A culpa é do TVDE

Todos os dias, milhares de viaturas de rent-a-car circulam pelas ruas do Funchal e por toda a ilha. Ocupam grande parte do espaço viário e do estacionamento, frequentemente conduzidas por turistas pouco habituados às particularidades da nossa rede rodoviária. O resultado é visível: congestionamentos constantes, estacionamento desordenado e acidentes que paralisam a mobilidade. Contudo, de forma quase automática, repete-se a mesma sentença: a culpa é do TVDE.

Na via rápida, os acidentes envolvendo carros de aluguer tornaram-se parte da rotina. Entradas mal calculadas nos nós de ligação, ultrapassagens arriscadas em zonas de visibilidade reduzida, travagens inesperadas nos túneis — tudo isto contribui para um cenário de risco diário. Ainda assim, quando se procura um culpado pelo caos rodoviário, a narrativa insiste: a culpa é do TVDE.

Nos locais de maior interesse turístico — Cabo Girão, Pico do Areeiro, Santana, Monte, Câmara de Lobos — a realidade repete-se. Filas intermináveis, estacionamentos lotados e acessos congestionados. O peso esmagador das viaturas de rent-a-car é incontornável. Mas, uma vez mais, prefere-se a explicação mais fácil: a culpa é do TVDE.
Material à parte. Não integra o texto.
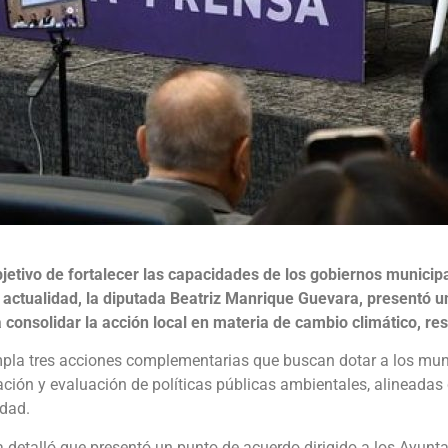
bjetivo de fortalecer las capacidades de los gobiernos municipa
 actualidad, la diputada Beatriz Manrique Guevara, presentó un
consolidar la acción local en materia de cambio climático, res
mpla tres acciones complementarias que buscan dotar a los mu
ación y evaluación de políticas públicas ambientales, alineada
idad.
a detalló que presentó un punto de acuerdo dirigido a los Ayun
Este discurso simplista revela um problema maior: a falta de coragem em assumir que a pressão sobre a mobilidade da Região não está apenas nas plataformas digitais de transporte, mas sobretudo no excesso de oferta de viaturas de rent-a-car, numa ilha com capacidade limitada de infraestruturas rodoviárias.

A acusação de que o TVDE é o responsável pela perda de clientes dos táxis carece igualmente de rigor. A realidade é bem mais complexa. Além do rent-a-car, existem ainda as empresas de animação turística, que conquistaram uma fatia considerável do mercado, transportando visitantes directamente para as suas actividades. Há também mudanças no perfil do turista, cada vez mais autónomo e inclinado a explorar a ilha por conta própria.

Não podemos, portanto, continuar a reduzir o debate a um falso dilema: táxi contra TVDE. O TVDE não é — nem de perto — o principal responsável pela diminuição de clientes dos táxis. É apenas um operador adicional num mercado que já enfrentava desafios profundos antes da sua chegada.

Se não houver uma estratégia integrada de mobilidade, que envolva todos os sectores — táxis, TVDE, rent-a-car e animação turística — continuaremos a assistir ao mesmo cenário: estradas saturadas, conflitos entre operadores e uma percepção negativa por parte dos visitantes.

No fim, a pergunta impõe-se: até quando iremos fingir que a raiz do problema não está nos milhares de viaturas de aluguer que circulam diariamente pela ilha, e preferir culpar algumas centenas de veículos TVDE?